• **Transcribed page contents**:
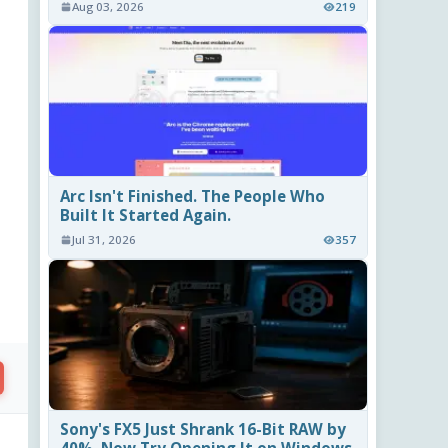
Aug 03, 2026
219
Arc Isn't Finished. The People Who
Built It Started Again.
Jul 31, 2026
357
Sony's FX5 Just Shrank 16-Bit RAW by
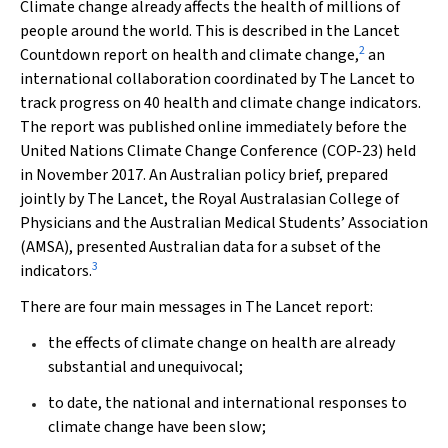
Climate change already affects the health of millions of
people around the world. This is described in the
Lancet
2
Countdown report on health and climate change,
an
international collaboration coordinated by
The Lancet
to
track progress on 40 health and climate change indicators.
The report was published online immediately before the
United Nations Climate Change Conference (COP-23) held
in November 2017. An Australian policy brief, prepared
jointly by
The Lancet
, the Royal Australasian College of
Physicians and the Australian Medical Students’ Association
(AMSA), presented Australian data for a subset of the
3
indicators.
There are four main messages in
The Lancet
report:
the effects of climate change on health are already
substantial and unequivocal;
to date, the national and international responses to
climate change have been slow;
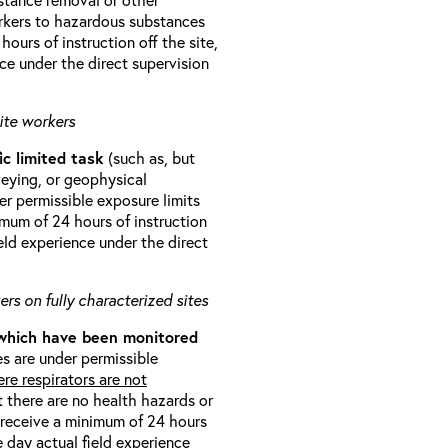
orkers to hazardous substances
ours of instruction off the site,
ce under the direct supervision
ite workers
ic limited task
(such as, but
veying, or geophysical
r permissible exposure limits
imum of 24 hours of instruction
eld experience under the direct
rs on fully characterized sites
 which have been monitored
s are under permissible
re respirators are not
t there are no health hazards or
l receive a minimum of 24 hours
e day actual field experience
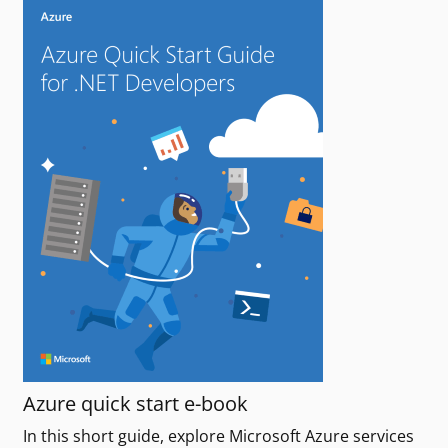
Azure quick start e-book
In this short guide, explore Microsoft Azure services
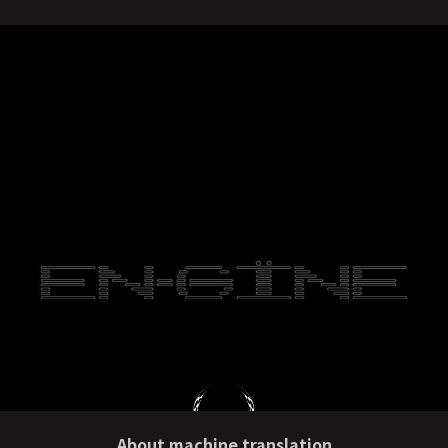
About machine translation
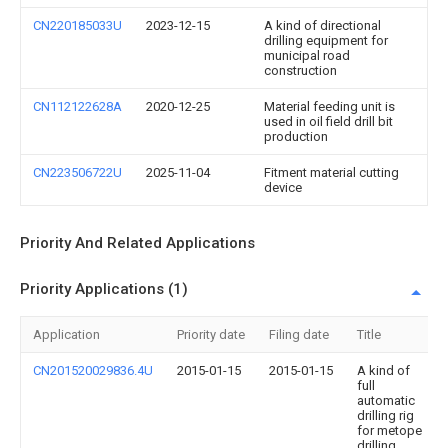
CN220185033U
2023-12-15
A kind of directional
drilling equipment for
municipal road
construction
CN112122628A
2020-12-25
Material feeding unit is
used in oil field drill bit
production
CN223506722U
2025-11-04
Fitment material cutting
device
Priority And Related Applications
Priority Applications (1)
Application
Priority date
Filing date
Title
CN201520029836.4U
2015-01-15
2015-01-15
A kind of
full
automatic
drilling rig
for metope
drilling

==

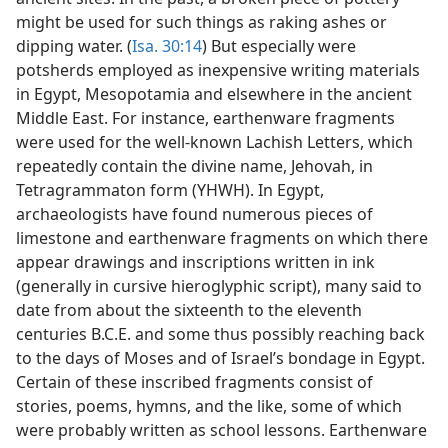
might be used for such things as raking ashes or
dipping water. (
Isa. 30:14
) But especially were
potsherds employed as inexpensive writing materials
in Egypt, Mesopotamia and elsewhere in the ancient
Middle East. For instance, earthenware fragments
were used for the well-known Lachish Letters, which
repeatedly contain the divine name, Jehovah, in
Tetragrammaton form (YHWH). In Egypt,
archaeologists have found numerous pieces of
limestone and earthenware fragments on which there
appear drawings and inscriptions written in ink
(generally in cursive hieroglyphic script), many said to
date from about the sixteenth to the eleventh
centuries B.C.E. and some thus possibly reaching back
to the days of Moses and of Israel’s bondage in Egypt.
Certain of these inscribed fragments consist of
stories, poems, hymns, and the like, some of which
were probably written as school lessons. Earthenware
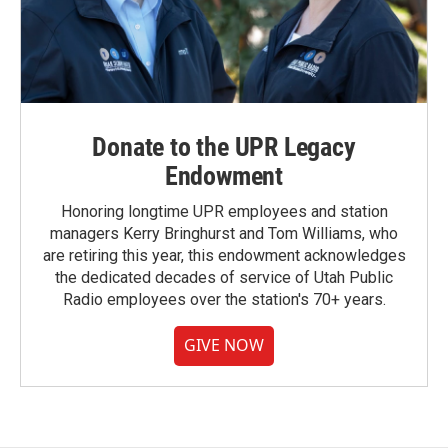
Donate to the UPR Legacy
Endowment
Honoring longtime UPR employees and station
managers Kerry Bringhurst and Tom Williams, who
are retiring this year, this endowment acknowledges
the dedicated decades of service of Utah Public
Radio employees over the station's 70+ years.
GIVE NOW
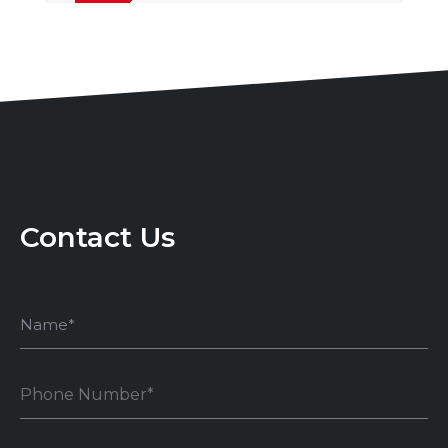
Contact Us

• **Task brief**:
In the records, which lines use the word "health"? Report them.

• **Answer box**:
Climate change already affects the health of millions of
Countdown report on health and climate change,
track progress on 40 health and climate change indicators.
the effects of climate change on health are already
t there are no health hazards or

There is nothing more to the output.